Ja. Ich hoffe, ich kann in Tokio noch einmal an den Start gehen. Aber man kann ja nie wissen, ob man nochmal die Chance bekommt, an Olympischen Spielen teilzunehmen. Abgesehen von den Mängeln bei den Unterbringungen und der Transferorganisation war es ein toller Wettkampf mit vielen Eindrücken, seien sie nun positiv oder negativ, die mir sicherlich noch lange im Gedächtnis bleiben werden. Mit meinem Abschneiden bin ich auch zufrieden, auch wenn ich weiß, dass auch eine Medaille greifbar gewesen wäre. So wie sich die Arbeitswelt im Moment entwickelt, wird meine Generation bis wir 80 sind, arbeiten. Es interessiert mich nicht mehr, ob ich mein Studium mit 23 oder mit 24 Jahren beendet habe und in den Beruf eingestiegen bin, wenn meine Enkel dafür ihren Klassenkammeraden erzählen können, dass ihr Opa mal an den Olympischen Spielen teilgenommen hat und im Finale war.

Was gefällt Dir am Sportschießen?

Beim Schießen sind komplett andere Voraussetzungen wichtig als bei anderen Sportarten. Hier kommt es nicht auf bloße Kraft oder Schnelligkeit an, sondern auf Technik.

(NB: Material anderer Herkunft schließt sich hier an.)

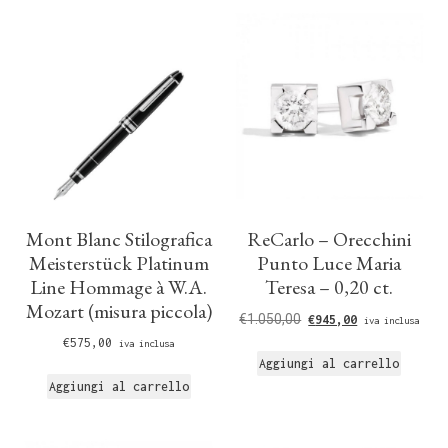
Mont Blanc Stilografica
ReCarlo – Orecchini
Meisterstück Platinum
Punto Luce Maria
Line Hommage à W.A.
Teresa – 0,20 ct.
Mozart (misura piccola)
€
1.050,00
€
945,00
iva inclusa
€
575,00
iva inclusa
Aggiungi al carrello
Aggiungi al carrello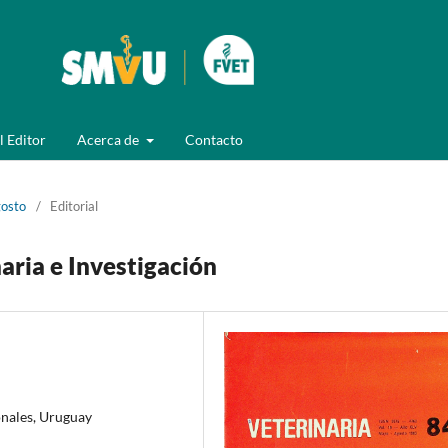
l Editor
Acerca de
Contacto
gosto
/
Editorial
aria e Investigación
onales, Uruguay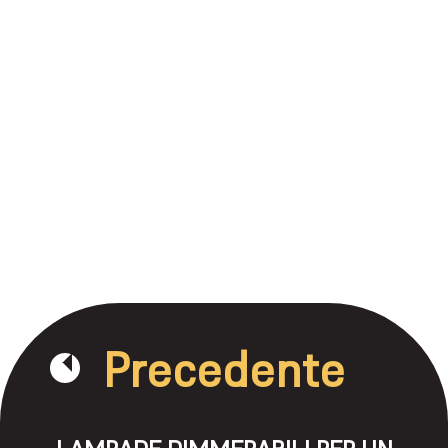
Precedente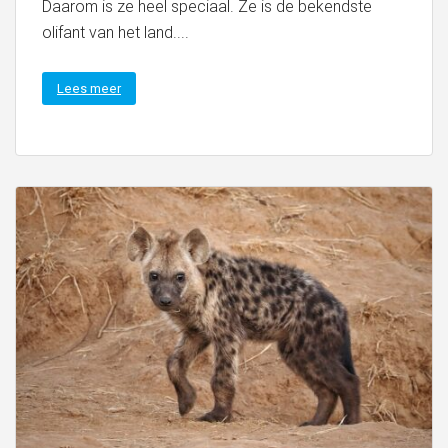
Daarom is ze heel speciaal. Ze is de bekendste
olifant van het land....
Lees meer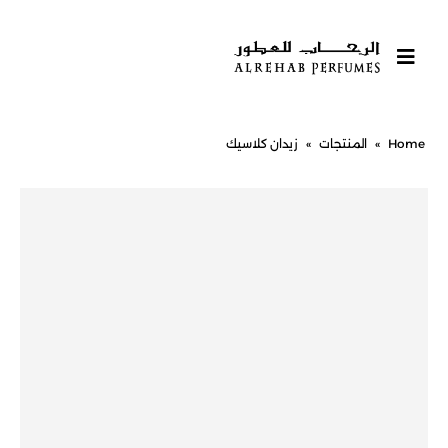
Home
»
المنتجات
»
زيدان كلاسيك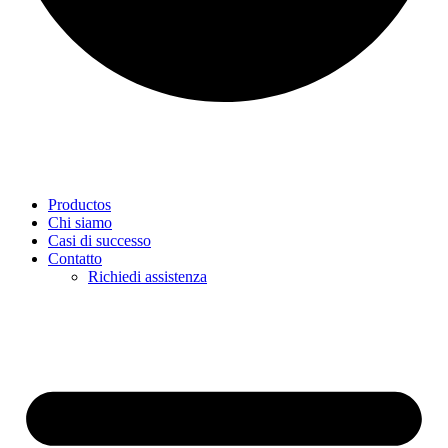
Productos
Chi siamo
Casi di successo
Contatto
Richiedi assistenza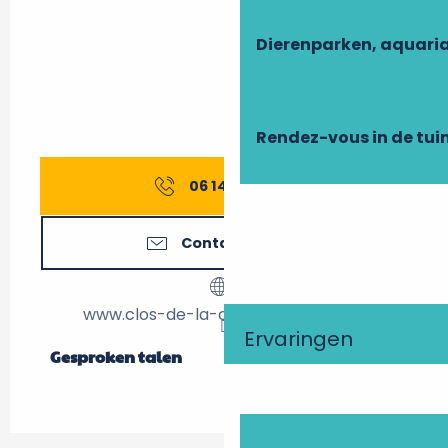
Dierenparken, aquari
Rendez-vous in de tui
06 14 83 33
▒▒
Contacteer ons
www.clos-de-la-charbonniere.com
Ervaringen
Gesproken talen
Gesproken talen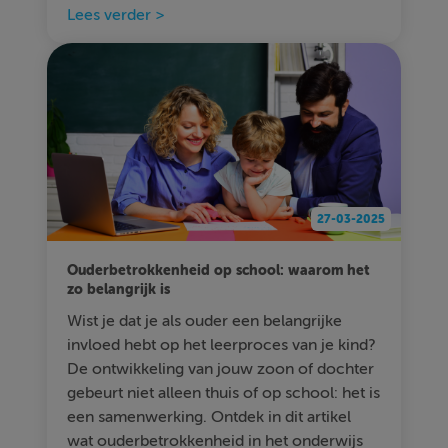
Lees verder >
27-03-2025
Ouderbetrokkenheid op school: waarom het
zo belangrijk is
Wist je dat je als ouder een belangrijke
invloed hebt op het leerproces van je kind?
De ontwikkeling van jouw zoon of dochter
gebeurt niet alleen thuis of op school: het is
een samenwerking. Ontdek in dit artikel
wat ouderbetrokkenheid in het onderwijs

Die ist zwar in vielen anderen Sportarten auch wichtig, bei uns gibt es aber keine großen Vor- oder Nachteile durch Faktoren, die man schlichtweg nicht ändern kann wie z.B. die Körpergröße, es zählen einzig und allein die Technik, Konzentration, der Umgang mit Nervosität und die Erfahrung, wie man auf Umwelteinflüsse wie z.B. Wind reagiert. Damit hat jeder die gleichen Voraussetzungen.

Würdest Du nochmal nach Brasilien/Rio reisen?

Rio ist in meinen Augen keine schöne Stadt. Es herrscht überall Armut, der Verkehr ist das reinste Chaos. Die Sehenswürdigkeiten haben ihren Namen zwar verdient und sind wirklich sehenswert. Aber da ich sie nun gesehen habe, zieht mich‘s nicht nochmal nach Rio. Die Kombination aus Bergen, Meer und Urwald macht die Landschaft dort zwar wunderschön, Rio lässt sich aber meines Erachtens nach in diesem Gesamtbild mit einem Pickel in einem schönen Gesicht vergleichen. Es gibt viele schöne Orte auf der Welt, die ich mir gerne noch ansehen würde. Dass auf der Liste noch Platz für einen zweiten Besuch in Rio ist, glaube ich im Moment eher nicht. Brasilien im Allgemeinen schließe ich aber mal noch nicht aus, da es wie gesagt eine tolle Landschaft besitzt und ja nicht überall von Metropolen verunstaltet wird.

André, wir danken Dir für dieses Gespräch und wünschen Dir alles Gute für Deine weitere Laufbahn.